Jocelyne Lopez hat geschrieben:Heinrich Katscher hat geschrieben:Hallo Herr Kemme,
Ein altes Sprichwort lautet:
"Für´s G´habte gibt der Jud´nix".
ein anderes Sprichwort besagt:
"Jeder ist seines Schicksals Meister"
lassen Sie die Vergangenheit mit allen ihren dunklen Seiten ruhen und weinen Sie ihr keine Reminiszenztränen nach. Ein Deutschland als Nationalstaat ist passee, genau so wie Frankreich, Spanien, Italien u.a. keine Nationalstaaten mehr sind.

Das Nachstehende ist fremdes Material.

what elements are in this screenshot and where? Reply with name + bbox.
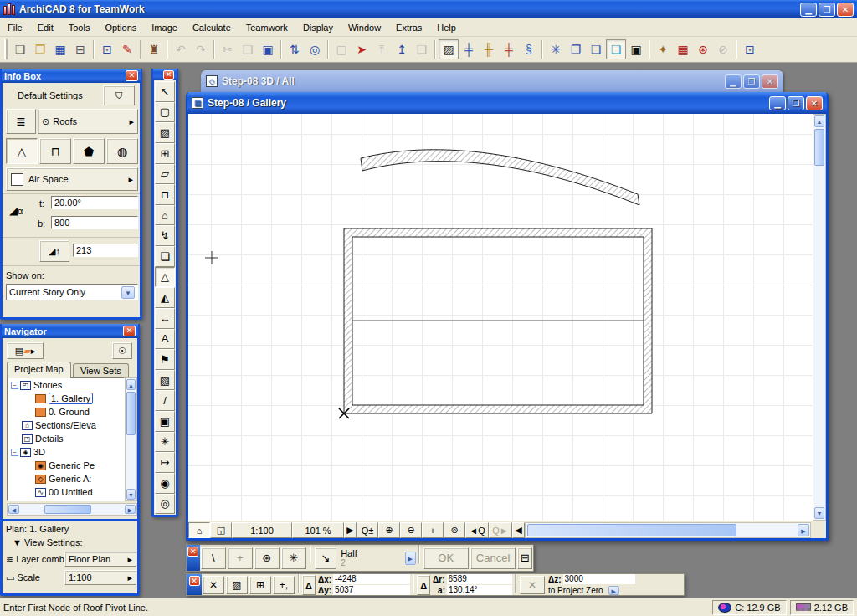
section-tool[interactable]: ↦ <box>155 452 175 473</box>
pan[interactable]: + <box>422 522 444 538</box>
menu-edit[interactable]: Edit <box>30 20 61 35</box>
tree-vscroll-thumb[interactable] <box>126 392 136 435</box>
zoom-plusminus[interactable]: Q± <box>357 522 378 538</box>
scale-button[interactable]: 1:100 <box>232 522 292 538</box>
geometry-pitched[interactable]: △ <box>6 138 38 164</box>
scale-button[interactable]: 1:100 ▸ <box>64 570 136 585</box>
layer-select-button[interactable]: ⊙ Roofs ▸ <box>38 109 138 134</box>
scroll-left-mini[interactable]: ◀ <box>512 522 525 538</box>
tree-hscroll-thumb[interactable] <box>44 505 91 514</box>
arrow-tool[interactable]: ↖ <box>155 81 175 102</box>
brickwork-icon[interactable]: ▦ <box>673 39 693 59</box>
wall-tool[interactable]: ▨ <box>155 122 175 143</box>
tree-item-generic-a-[interactable]: ◇Generic A: <box>8 472 124 485</box>
dy-field[interactable]: 5037 <box>333 585 410 595</box>
layers-icon[interactable]: ≣ <box>6 109 36 134</box>
close-icon[interactable]: ✕ <box>189 576 200 586</box>
level-dimension-down-icon[interactable]: ╪ <box>499 39 519 59</box>
close-button[interactable]: ✕ <box>837 3 854 17</box>
rebuild-all-icon[interactable]: ⊘ <box>713 39 733 59</box>
menu-window[interactable]: Window <box>341 20 388 35</box>
minimize-button[interactable]: ▁ <box>769 96 786 110</box>
camera-tool[interactable]: ◎ <box>155 494 175 515</box>
menu-tools[interactable]: Tools <box>61 20 98 35</box>
window-tool[interactable]: ⊓ <box>155 184 175 205</box>
detail-tool[interactable]: ◉ <box>155 473 175 494</box>
mark-up-icon[interactable]: ✎ <box>117 39 137 59</box>
menu-options[interactable]: Options <box>97 20 144 35</box>
tree-item-00-untitled[interactable]: ∿00 Untitled <box>8 485 124 499</box>
curved-roof-wall[interactable] <box>361 150 639 205</box>
grouping-button[interactable]: ⊛ <box>254 547 280 569</box>
photorender-icon[interactable]: ▣ <box>626 39 646 59</box>
rebuild-icon[interactable]: ⊛ <box>693 39 713 59</box>
column-tool[interactable]: ⊞ <box>155 143 175 164</box>
close-icon[interactable]: ✕ <box>123 326 136 336</box>
print-icon[interactable]: ⊟ <box>70 39 90 59</box>
new-icon[interactable]: ❏ <box>10 39 30 59</box>
object-tool[interactable]: ⌂ <box>155 205 175 226</box>
quick-views[interactable]: ⌂ <box>188 522 210 538</box>
delta-ra-toggle[interactable]: Δ <box>417 575 430 595</box>
redo-icon[interactable]: ↷ <box>191 39 211 59</box>
expander-icon[interactable]: − <box>11 382 18 389</box>
cancel-button[interactable]: Cancel <box>470 547 516 569</box>
navigator-titlebar[interactable]: Navigator ✕ <box>2 324 138 338</box>
marquee-tool[interactable]: ▢ <box>155 102 175 123</box>
menu-display[interactable]: Display <box>295 20 341 35</box>
fill-tool[interactable]: ▧ <box>155 370 175 391</box>
menu-image[interactable]: Image <box>144 20 185 35</box>
project-chooser-button[interactable]: ▤▰▸ <box>7 342 44 359</box>
tree-item-generic-pe[interactable]: ◉Generic Pe <box>8 459 124 472</box>
scroll-up-button[interactable]: ▲ <box>126 379 136 390</box>
copy-icon[interactable]: ❑ <box>238 39 258 59</box>
view-settings-header[interactable]: ▼ View Settings: <box>13 537 82 547</box>
zoom-back[interactable]: ◄Q <box>465 522 489 538</box>
save-icon[interactable]: ▦ <box>50 39 70 59</box>
dz-field[interactable]: 3000 <box>563 574 635 584</box>
zoom-preview[interactable]: ◱ <box>210 522 232 538</box>
hscroll-thumb[interactable] <box>527 524 736 536</box>
close-icon[interactable]: ✕ <box>187 547 198 557</box>
horizontal-scrollbar[interactable]: ▶ <box>525 522 811 538</box>
coordinate-box-grip[interactable]: ✕ <box>187 574 202 595</box>
close-icon[interactable]: ✕ <box>163 70 174 80</box>
tree-item-sections-eleva[interactable]: ⌂Sections/Eleva <box>8 418 124 432</box>
publisher-icon[interactable]: ⊡ <box>97 39 117 59</box>
restore-button[interactable]: ❐ <box>819 3 835 17</box>
close-button[interactable]: ✕ <box>806 96 823 110</box>
text-tool[interactable]: A <box>155 329 175 350</box>
tree-item-1-gallery[interactable]: 1. Gallery <box>8 392 124 405</box>
drag-icon[interactable]: ➤ <box>352 39 372 59</box>
geometry-single-plane[interactable]: ⊓ <box>39 138 71 164</box>
magic-wand-button[interactable]: ✳ <box>281 547 306 569</box>
dimension-tool[interactable]: ↔ <box>155 308 175 329</box>
multiply-icon[interactable]: ❏ <box>412 39 432 59</box>
line-tool[interactable]: / <box>155 390 175 411</box>
scroll-left-button[interactable]: ◀ <box>8 505 19 514</box>
vertical-scrollbar[interactable]: ▲ ▼ <box>813 114 826 521</box>
tree-item-details[interactable]: ◳Details <box>8 432 124 445</box>
layer-comb-button[interactable]: Floor Plan ▸ <box>64 552 136 567</box>
floor-plan-canvas[interactable] <box>188 114 813 521</box>
toolbox-titlebar[interactable]: ✕ <box>153 69 177 80</box>
fit-view[interactable]: ⊚ <box>444 522 465 538</box>
paste-icon[interactable]: ▣ <box>258 39 278 59</box>
menu-calculate[interactable]: Calculate <box>185 20 239 35</box>
snap-point-button[interactable]: ↘ <box>315 547 336 569</box>
gravity-button[interactable]: ✕ <box>520 576 545 594</box>
minimize-button[interactable]: ▁ <box>725 74 742 89</box>
dz-menu-arrow[interactable]: ▶ <box>608 586 619 595</box>
undo-icon[interactable]: ↶ <box>171 39 191 59</box>
maximize-button[interactable]: ❐ <box>788 96 804 110</box>
delta-xy-toggle[interactable]: Δ <box>302 575 316 595</box>
open-folder-icon[interactable]: ❐ <box>30 39 50 59</box>
snap-grid-toggle-button[interactable]: +, <box>273 576 295 594</box>
rotate-icon[interactable]: ⤒ <box>372 39 392 59</box>
roof-pivot-toggle-icon[interactable]: ▨ <box>439 39 459 59</box>
figure-tool[interactable]: ▣ <box>155 411 175 432</box>
tree-item-0-ground[interactable]: 0. Ground <box>8 405 124 418</box>
tab-view-sets[interactable]: View Sets <box>73 363 129 378</box>
dx-field[interactable]: -4248 <box>333 574 410 584</box>
tree-item-3d[interactable]: −◈3D <box>8 445 124 459</box>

Denken Sie an die Zukunft. Bemühen Sie sich um das wirtschaftliche und gesellschaftliche Wohl der EU, in der wir alle vereinigt sind und in der die Bundesrepublik Deutschland einen guten Ruf hat. Seien sie bestrebt, ihr diesen Ruf zu erhalten.
mit freundlichem Gruss
Heinrich Katscher
Lieber Herr Katscher, ich kann hier jedes Wort von Ihnen unterschreiben.
Liebe Grüße
Jocelyne Lopez
Dazu fällt mir nur das alte Märchen "Rotkäppchen und der Wolf" ein:
„Guten Tag, Rotkäppchen«, sprach er. „Schönen Dank, Wolf.“ – „Wo hin hinaus so früh, Rotkäppchen?“ – „Zur Großmutter.“ – „Was trägst du unter der Schürze?“ – „Kuchen und Wein, gestern haben wir gebacken, da soll sich die kranke und schwache Großmutter etwas zugut tun und sich damit stärken.“ – „Rotkäppchen, wo wohnt deine Großmutter?“ – „Noch eine gute Viertelstunde weiter im Wald, unter den drei großen Eichbäumen, da steht ihr Haus, unten sind die Nußhecken, das wirst du ja wissen“, sagte Rotkäppchen. Der Wolf dachte bei sich:
‚Das junge zarte Ding, das ist ein fetter Bissen, der wird noch besser schmecken als die Alte. Du musst es listig anfangen, damit du beide erschnappst.’ Da ging er ein Weilchen neben Rotkäppchen her, dann sprach er:
„Rotkäppchen, sieh einmal die schönen Blumen, die ringsumher stehen, warum guckst du dich nicht um? Ich glaube, du hörst gar nicht, wie die Vöglein so lieblich singen? Du gehst ja für dich hin, als wenn du zur Schule gingst und ist so lustig haußen in dem Wald.“
Rotkäppchen schlug die Augen auf und als es sah, wie die Sonnenstrahlen durch die Bäume hin und her tanzten und alles voll schöner Blumen stand, dachte es: ‚Wenn ich der Großmutter einen frischen Strauß mitbringe, der wird ihr auch Freude machen. Es ist so früh am Tag, dass ich doch zu rechter Zeit ankomme’, lief vom Wege ab in den Wald hinein und suchte Blumen. Und wenn es eine gebrochen hatte, meinte es, weiter hinaus stände eine schönere und lief darnach und geriet immer tiefer in den Wald hinein.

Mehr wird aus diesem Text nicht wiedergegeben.